There are lots of banjo-player jokes. One goes “You can drop a shoe on the banjo and make music,” due to the “open G” tuning that is standard among bluegrass banjoists. Unlike a guitar or mandolin, which must be fretted to make a proper chord, merely strumming the open strings of a banjo (or dropping a shoe on it) will produce a G major chord. This tuning of D-B-G-D-g (from first to fifth string) provides two G notes an octave apart, two D notes an octave apart, and one B note, thus filling in the three notes of a G major triad. While the vast majority of bluegrass banjo work is performed with this tuning, alternate tunings are sometimes employed. The “drop C” tuning of D-B-G-C-g was considered the standard tuning in the classical banjo era around 1900 and is sometimes used by bluegrass players to provide a low root note when playing in the C position. Bluegrass banjo standards traditionally performed in C tuning include Home Sweet Home and Farewell Blues as recorded by Earl Scruggs.
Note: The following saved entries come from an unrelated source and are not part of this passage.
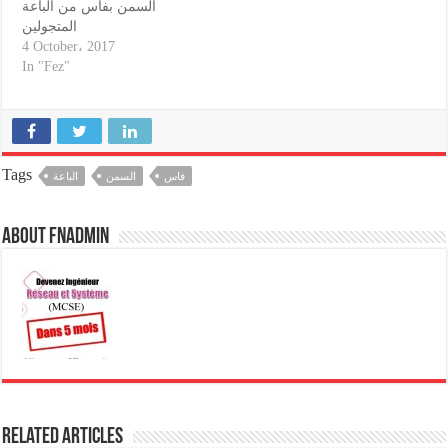
السمن بفاس من الباعة
لللمسجد. هذا وعاين
ما يشبه البيوتات منذ أمد بعيد
المتجولين
.…
مصدرنا…
4 October، 2017
In "Fez"
Tags
فاس
السمن
الباعة
About fnadmin
Related Articles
The next most-common tuning for bluegrass banjo is open D, either D-A-F#-D-F# or D-A-F#-D-a (the fifth string can either be tuned down one fret from G to provide the third note of the D major triad, or tuned up two frets to provide the fifth note). Reuben and John Henry are traditionally played in this tuning, and Ron Block has used it to great advantage in his work with Alison Krauss and Union Station. Rare alternate tunings include G minor (D-Bb-G-D-g) as used by Ben Eldridge in his original instrumental Appalachian Rain recorded with The Seldom Scene, and D minor (aDFAD) as featured by Earl Scruggs in Nashville Blues.
The world of old-time clawhammer banjo makes use of a much greater variety of tunings including “double C” (D-C-D-Cg) and open C (E-C-D-C-g), to name just two. . . but that’s a subject for another post!